Hmm - i drum ... i think its a toooo-focused-need-to-grow-up-a-bit-boy thing. Just before i start playing i still get a bit 'twitchy' ... but now i recognise it so i can do something about it... this can also be a 'warm-up/ thing too so be nice...
Just stop everything ... sit him down ... take away his two drumsticks (or he wont hear you) ...once he has started calming down ... ask him to stop tapping his feet ... then smiling, clearly explain how his co-operation will help with the whole picture ... ask him then to explain it back to you with an analogy of his own making - this way you can monitor if he's heard you properly ...dont just accept the 'i understand...' thing ... he may just be saying that to send you back to where you belong ... When ever i play with musicians i always tell them that im never offended and that im there for them ( '...prefering one another...) i also tell them to say what ever they want to and in anyway they choose (grumpily, kindly,etc) - this always gives me plenty of room to quietly listen, heed and humble myself when they do.

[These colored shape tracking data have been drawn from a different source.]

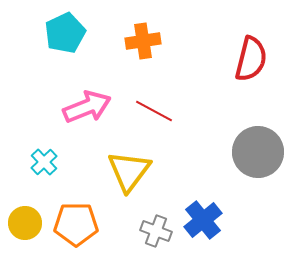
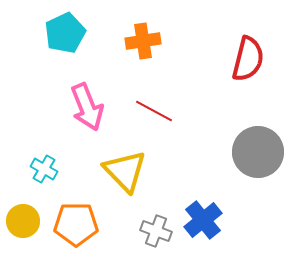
red semicircle: moved 3 px left
pink arrow: rotated 90 degrees clockwise
cyan cross: moved 7 px down; rotated 16 degrees counterclockwise
yellow triangle: moved 4 px left; rotated 21 degrees counterclockwise
yellow circle: moved 2 px left, 2 px up
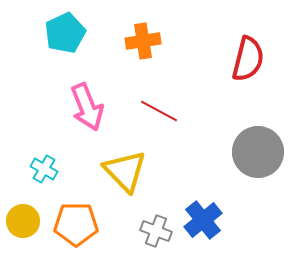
red line: moved 5 px right
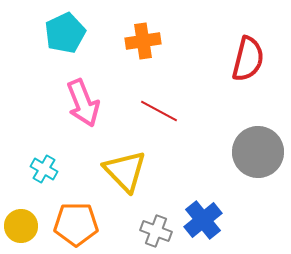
pink arrow: moved 4 px left, 4 px up
yellow circle: moved 2 px left, 5 px down
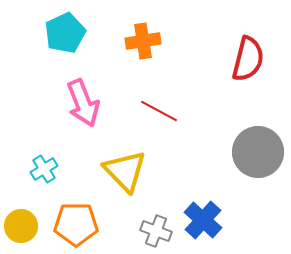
cyan cross: rotated 28 degrees clockwise
blue cross: rotated 9 degrees counterclockwise
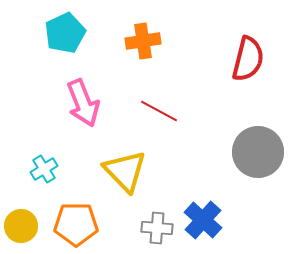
gray cross: moved 1 px right, 3 px up; rotated 16 degrees counterclockwise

If he is to be any good to anyone he must learn to prefer others - he is there to make others look and sound more beautiful - Likewise you are there to make him more beautiful. At this point he's probably beyond offence as he would want to play his drums more than you want to hear them ... so patiently remind him as he grows what a sensitive musician he is ... Tell him,''...most people can play drums but not everybody is a true musician.'' These sorts of encouragments will start to give him a better identity then the one he may be trying to cultivate... try asking him for input with, say, a 'soft' piano part ...ask him how the pianist could make it even gentler... this will teach him to listen out for quieter melodic subtilties that can often go un-noticed and unappreciated. There are certain types of drumstics that play softer.... pass comments about how skillful one needs to be in order to be able to play them...
I know this all sounds very patronising but once he's getting it right he probably wont be needing that much 'encouragment ' any more
have fun
=)
Also dont forget that 'church' is probably one of the very few places disparate people can get together and make it happen - in most places if the band aint workin' everyone leaves - here its not like that - here we gotta ride it out and still stay beautiful
=))))
Awesome, soul-building advice. Turn the background music off and read this again.